ENTRIES PROVIDED:
┄┄┄┄┄┄

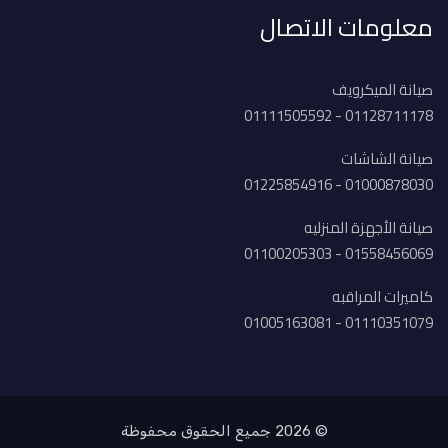
معلومات الاتصال
صيانة الميكرويف
01128711178 - 01111505592
صيانة الشاشات
01000878030 - 01225854916
صيانة الأجهزة المنزليه
01558456069 - 01100205303
كاميرات المراقبه
01110351079 - 01005163081
© 2026 جميع الحقوق محفوظة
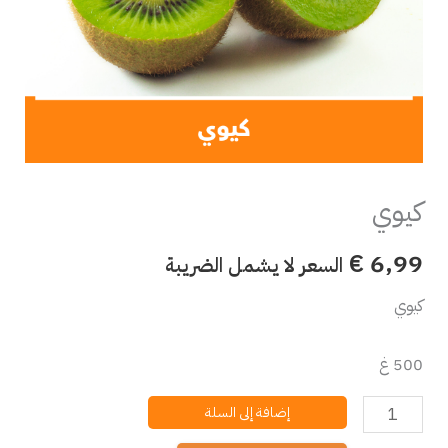
كيوي
€
6,99
السعر لا يشمل الضريبة
كيوي
500 غ
إضافة إلى السلة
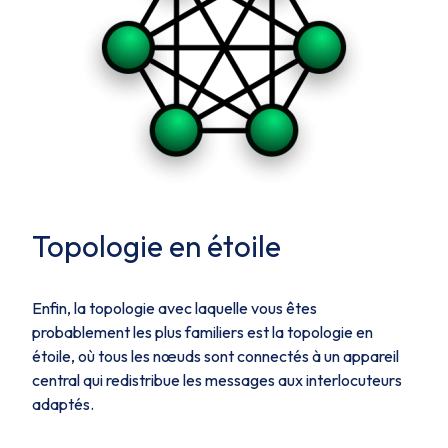
Topologie en étoile
Enfin, la topologie avec laquelle vous êtes
probablement les plus familiers est la topologie en
étoile, où tous les nœuds sont connectés à un appareil
central qui redistribue les messages aux interlocuteurs
adaptés.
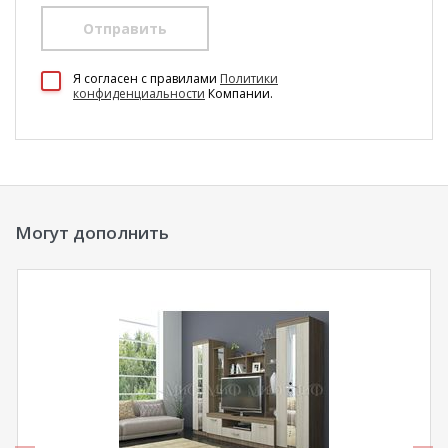
Отправить
100 Диванов на карте Екатеринбурга — Яндекс Карты
Я согласен c правилами
Политики
конфиденциальности
Компании.
Могут дополнить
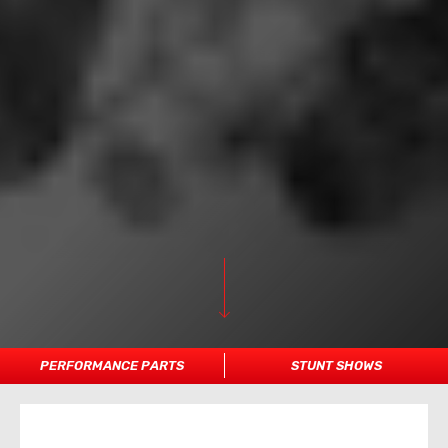
PERFORMANCE PARTS
STUNT SHOWS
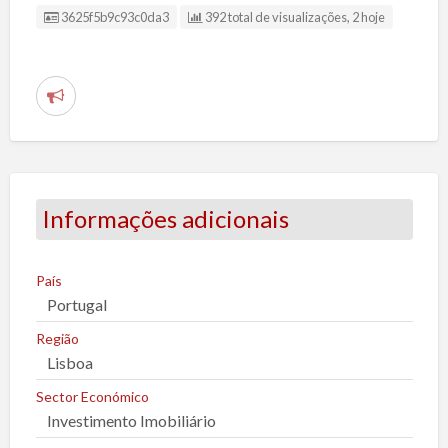
ID da Listagem
3625f5b9c93c0da3
392 total de visualizações, 2 hoje
R
e
p
o
r
Informações adicionais
t
a
r
País
Portugal
u
m
Região
p
Lisboa
r
Sector Económico
o
Investimento Imobiliário
b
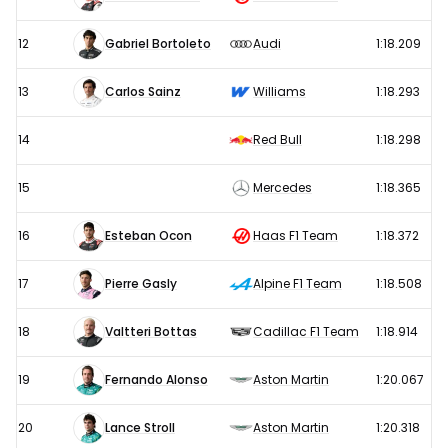
12
Gabriel Bortoleto
Audi
1:18.209
13
Carlos Sainz
Williams
1:18.293
14
Red Bull
1:18.298
15
Mercedes
1:18.365
16
Esteban Ocon
Haas F1 Team
1:18.372
17
Pierre Gasly
Alpine F1 Team
1:18.508
18
Valtteri Bottas
Cadillac F1 Team
1:18.914
19
Fernando Alonso
Aston Martin
1:20.067
20
Lance Stroll
Aston Martin
1:20.318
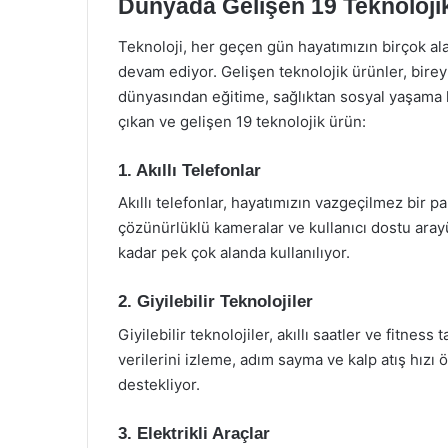
Dünyada Gelişen 19 Teknoloji
Teknoloji, her geçen gün hayatımızın birçok ala
devam ediyor. Gelişen teknolojik ürünler, birey
dünyasından eğitime, sağlıktan sosyal yaşama 
çıkan ve gelişen 19 teknolojik ürün:
1. Akıllı Telefonlar
Akıllı telefonlar, hayatımızın vazgeçilmez bir p
çözünürlüklü kameralar ve kullanıcı dostu aray
kadar pek çok alanda kullanılıyor.
2. Giyilebilir Teknolojiler
Giyilebilir teknolojiler, akıllı saatler ve fitness 
verilerini izleme, adım sayma ve kalp atış hızı öl
destekliyor.
3. Elektrikli Araçlar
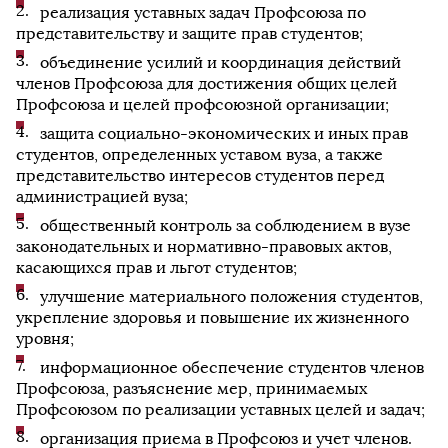
реализация уставных задач Профсоюза по
представительству и защите прав студентов;
объединение усилий и координация действий
членов Профсоюза для достижения общих целей
Профсоюза и целей профсоюзной организации;
защита социально-экономических и иных прав
студентов, определенных уставом вуза, а также
представительство интересов студентов перед
администрацией вуза;
общественный контроль за соблюдением в вузе
законодательных и нормативно-правовых актов,
касающихся прав и льгот студентов;
улучшение материального положения студентов,
укрепление здоровья и повышение их жизненного
уровня;
информационное обеспечение студентов членов
Профсоюза, разъяснение мер, принимаемых
Профсоюзом по реализации уставных целей и задач;
организация приема в Профсоюз и учет членов.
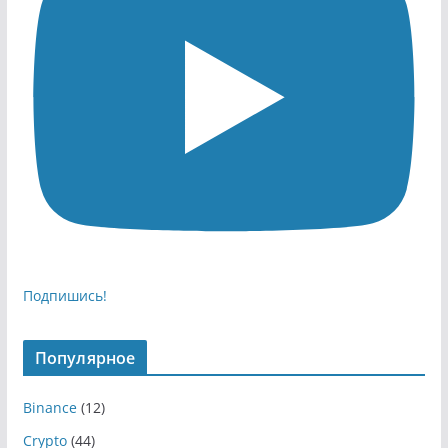
Подпишись!
Популярное
Binance
(12)
Crypto
(44)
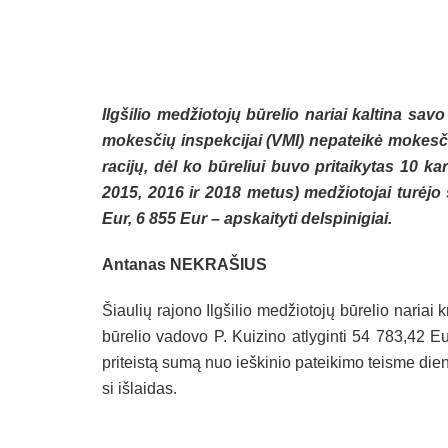
Ilg­ši­lio me­džio­to­jų bū­re­lio na­riai kal­ti­na sa­
mo­kes­čių ins­pek­ci­jai (VMI) ne­pa­tei­kė mo­kes­č
ra­ci­jų, dėl ko bū­re­liui bu­vo pri­tai­ky­tas 10 ka
2015, 2016 ir 2018 me­tus) me­džio­to­jai tu­rė­jo 
Eur, 6 855 Eur – ap­skai­ty­ti dels­pi­ni­giai.
An­ta­nas NEK­RA­ŠIUS
Šiau­lių ra­jo­no Ilg­ši­lio me­džio­to­jų bū­re­lio na­riai 
bū­re­lio va­do­vo P. Kui­zi­no at­ly­gin­ti 54 783,42 Eu
pri­teis­tą su­mą nuo ieš­ki­nio pa­tei­ki­mo teis­me die­
si iš­lai­das.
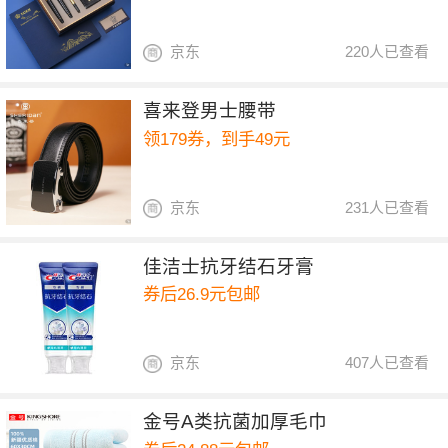
京东
220人已查看
喜来登男士腰带
领179券，到手49元
京东
231人已查看
佳洁士抗牙结石牙膏
券后26.9元包邮
京东
407人已查看
金号A类抗菌加厚毛巾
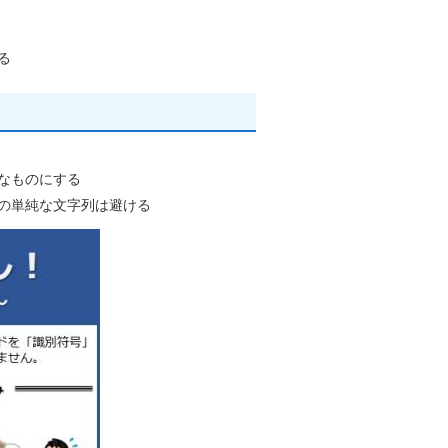
る
なものにする
の単純な文字列は避ける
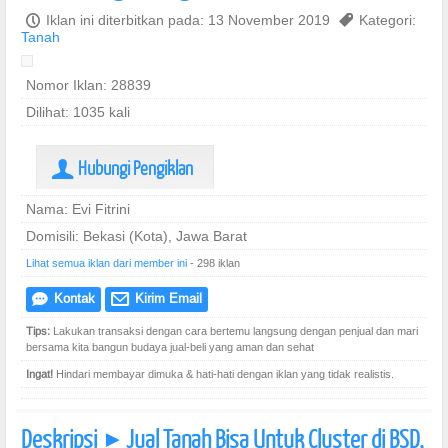
P
Iklan ini diterbitkan pada: 13 November 2019
,
Kategori:
Tanah
Nomor Iklan: 28839
Dilihat: 1035 kali
Hubungi Pengiklan
U
Nama: Evi Fitrini
Domisili: Bekasi (Kota), Jawa Barat
Lihat semua iklan dari member ini
- 298 iklan
Kontak
Kirim Email
e
@
Tips:
Lakukan transaksi dengan cara bertemu langsung dengan penjual dan mari
bersama kita bangun budaya jual-beli yang aman dan sehat
Ingat!
Hindari membayar dimuka & hati-hati dengan iklan yang tidak realistis.
Deskripsi
Jual Tanah Bisa Untuk Cluster di BSD,
]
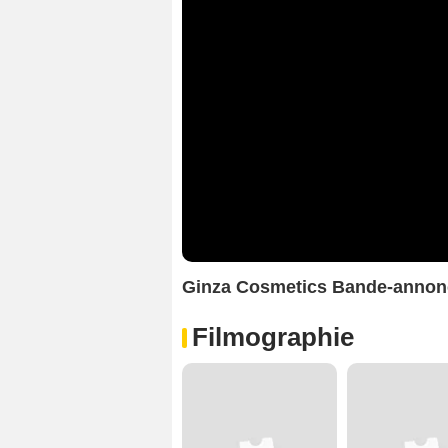
Ginza Cosmetics Bande-anno
Filmographie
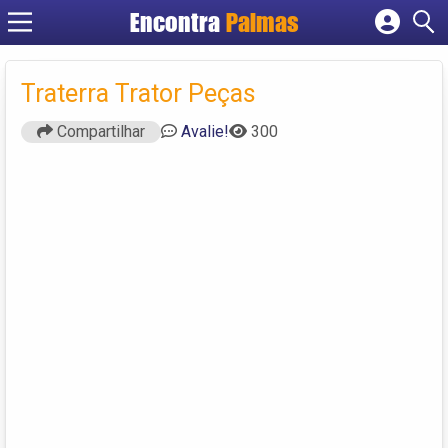
Encontra
Palmas
Cadastrar empresa
Fazer login
Traterra Trator Peças
Criar conta
Compartilhar
Avalie!
300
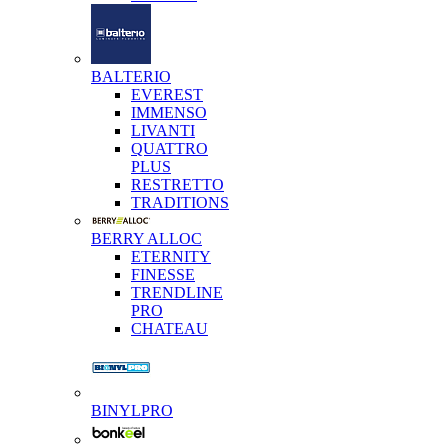
BALTERIO
EVEREST
IMMENSO
LIVANTI
QUATTRO
PLUS
RESTRETTO
TRADITIONS
BERRY ALLOC
ETERNITY
FINESSE
TRENDLINE
PRO
CHATEAU
BINYLPRO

┄┄┄┄┄┄

Across the records above, count the lines holding "задач" and reply with that number alone.

2